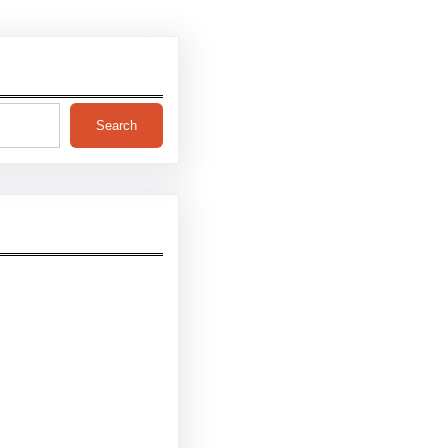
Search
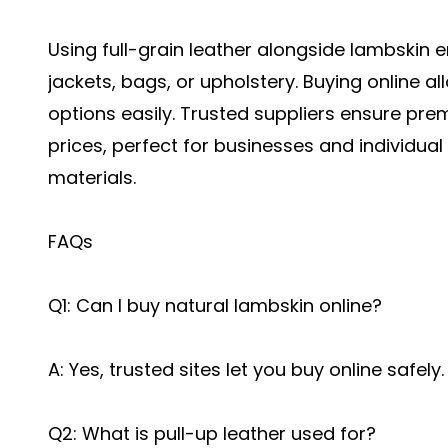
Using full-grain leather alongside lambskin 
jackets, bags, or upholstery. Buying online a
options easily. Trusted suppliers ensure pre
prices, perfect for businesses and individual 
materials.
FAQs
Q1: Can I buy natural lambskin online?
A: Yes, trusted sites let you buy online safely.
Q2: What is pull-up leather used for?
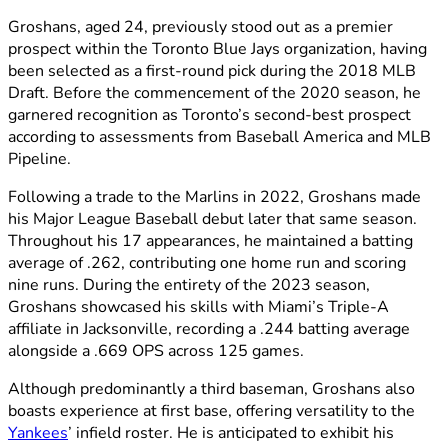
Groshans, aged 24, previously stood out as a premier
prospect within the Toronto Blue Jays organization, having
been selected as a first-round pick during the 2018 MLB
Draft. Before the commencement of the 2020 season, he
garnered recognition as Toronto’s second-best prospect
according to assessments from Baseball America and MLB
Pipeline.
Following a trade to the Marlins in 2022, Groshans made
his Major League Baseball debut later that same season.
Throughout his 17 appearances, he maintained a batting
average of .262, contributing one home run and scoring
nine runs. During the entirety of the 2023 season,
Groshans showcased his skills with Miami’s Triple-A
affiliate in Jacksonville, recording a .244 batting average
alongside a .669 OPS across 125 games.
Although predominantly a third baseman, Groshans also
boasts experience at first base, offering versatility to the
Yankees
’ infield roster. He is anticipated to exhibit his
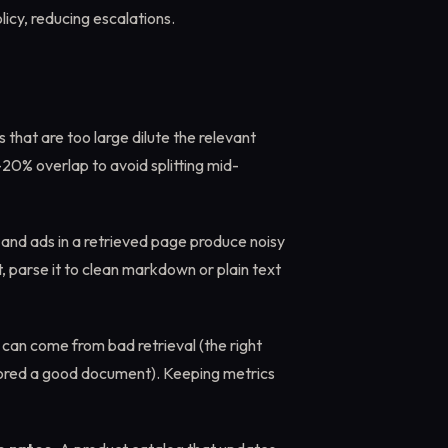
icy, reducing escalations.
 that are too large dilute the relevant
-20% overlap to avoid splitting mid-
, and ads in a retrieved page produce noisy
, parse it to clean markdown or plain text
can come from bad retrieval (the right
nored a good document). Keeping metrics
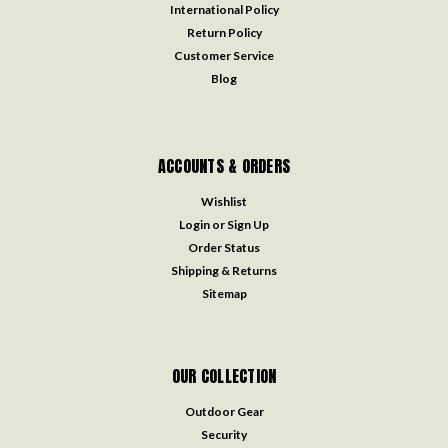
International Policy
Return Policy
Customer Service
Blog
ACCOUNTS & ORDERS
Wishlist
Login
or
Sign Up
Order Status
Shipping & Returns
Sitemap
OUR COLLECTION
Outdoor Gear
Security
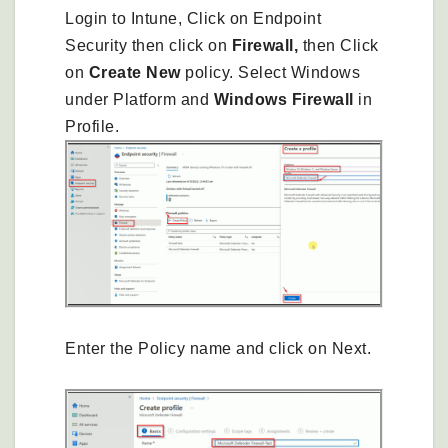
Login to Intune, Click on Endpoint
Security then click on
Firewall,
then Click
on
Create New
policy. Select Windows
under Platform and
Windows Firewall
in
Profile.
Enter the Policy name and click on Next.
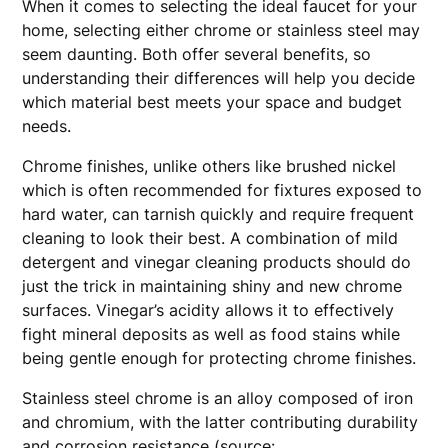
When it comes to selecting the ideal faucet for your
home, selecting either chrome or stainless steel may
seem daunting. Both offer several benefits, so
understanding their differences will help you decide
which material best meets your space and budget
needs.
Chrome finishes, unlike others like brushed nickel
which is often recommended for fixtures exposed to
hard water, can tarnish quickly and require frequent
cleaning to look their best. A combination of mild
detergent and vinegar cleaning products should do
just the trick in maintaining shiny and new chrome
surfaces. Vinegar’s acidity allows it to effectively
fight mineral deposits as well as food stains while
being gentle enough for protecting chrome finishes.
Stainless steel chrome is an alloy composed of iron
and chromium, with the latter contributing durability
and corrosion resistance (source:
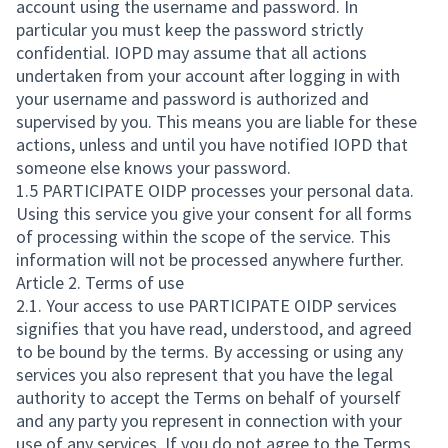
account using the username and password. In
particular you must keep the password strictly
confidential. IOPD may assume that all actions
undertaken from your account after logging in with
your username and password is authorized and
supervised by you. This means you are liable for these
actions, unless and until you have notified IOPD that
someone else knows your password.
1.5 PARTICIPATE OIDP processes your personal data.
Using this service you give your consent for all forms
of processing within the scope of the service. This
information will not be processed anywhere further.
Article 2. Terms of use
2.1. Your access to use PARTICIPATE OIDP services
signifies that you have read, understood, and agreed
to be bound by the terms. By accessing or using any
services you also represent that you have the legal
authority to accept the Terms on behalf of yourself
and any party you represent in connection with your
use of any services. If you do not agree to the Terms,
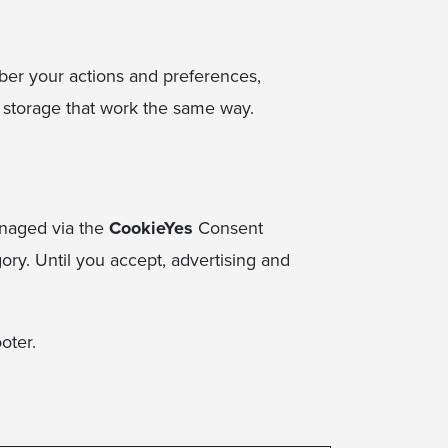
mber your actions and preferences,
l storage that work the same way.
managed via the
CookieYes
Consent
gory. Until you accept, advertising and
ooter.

□ □ □ □ □

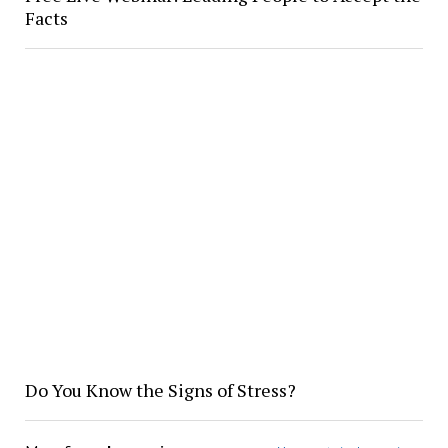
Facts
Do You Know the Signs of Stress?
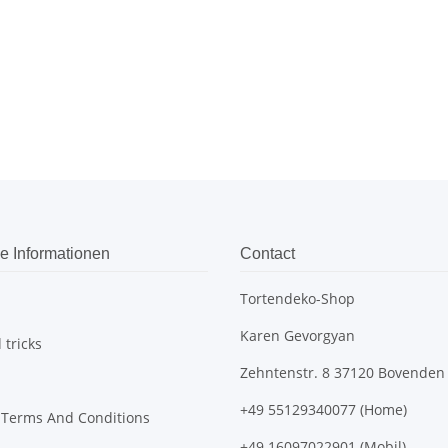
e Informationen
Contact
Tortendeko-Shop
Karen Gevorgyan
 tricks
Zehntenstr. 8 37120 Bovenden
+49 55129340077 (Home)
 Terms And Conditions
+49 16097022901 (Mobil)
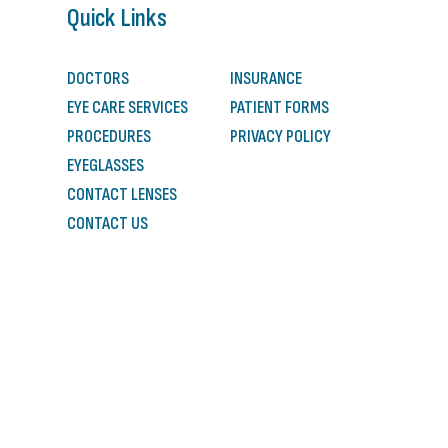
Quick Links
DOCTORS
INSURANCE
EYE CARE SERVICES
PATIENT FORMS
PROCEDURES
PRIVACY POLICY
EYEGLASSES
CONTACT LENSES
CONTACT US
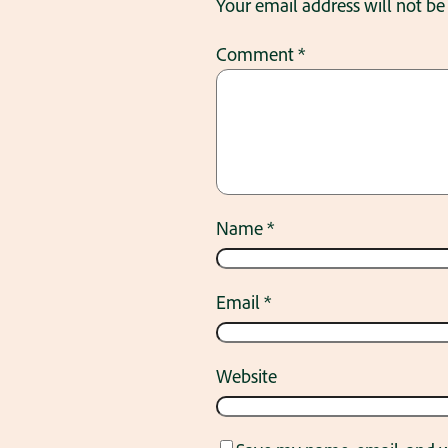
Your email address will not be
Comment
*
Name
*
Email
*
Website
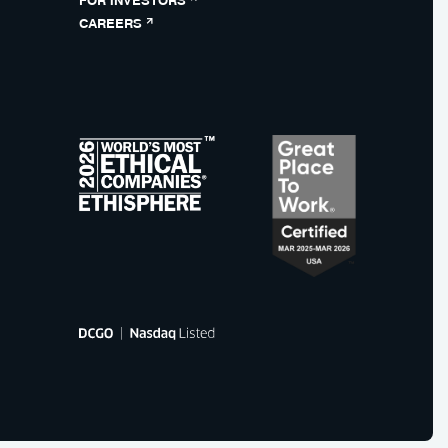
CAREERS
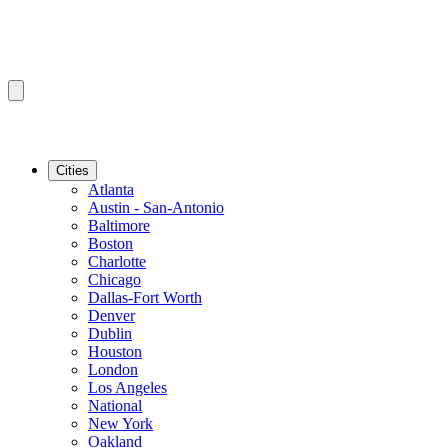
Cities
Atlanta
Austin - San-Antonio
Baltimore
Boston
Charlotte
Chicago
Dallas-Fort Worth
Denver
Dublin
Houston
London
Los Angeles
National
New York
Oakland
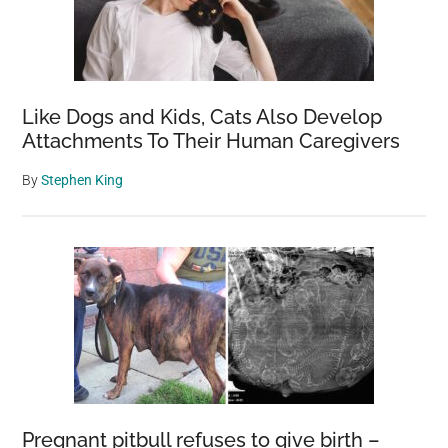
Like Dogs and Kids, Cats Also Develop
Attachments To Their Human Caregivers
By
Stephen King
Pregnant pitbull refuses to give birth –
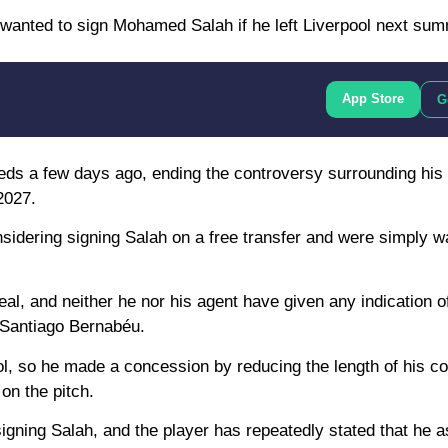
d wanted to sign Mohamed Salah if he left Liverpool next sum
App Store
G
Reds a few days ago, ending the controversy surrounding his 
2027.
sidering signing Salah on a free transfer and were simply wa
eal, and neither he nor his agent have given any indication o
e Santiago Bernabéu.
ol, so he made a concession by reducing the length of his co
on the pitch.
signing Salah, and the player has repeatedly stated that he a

□ □ □ □ □

• What you will do
Repeat, exactly as they stand above, the lines from the line with "actions, unless and" to the line with "authority to accept", both lines included.

• Response
actions, unless and until you have notified IOPD that
someone else knows your password.
1.5 PARTICIPATE OIDP processes your personal data.
Using this service you give your consent for all forms
of processing within the scope of the service. This
information will not be processed anywhere further.
Article 2. Terms of use
2.1. Your access to use PARTICIPATE OIDP services
signifies that you have read, understood, and agreed
to be bound by the terms. By accessing or using any
services you also represent that you have the legal
authority to accept the Terms on behalf of yourself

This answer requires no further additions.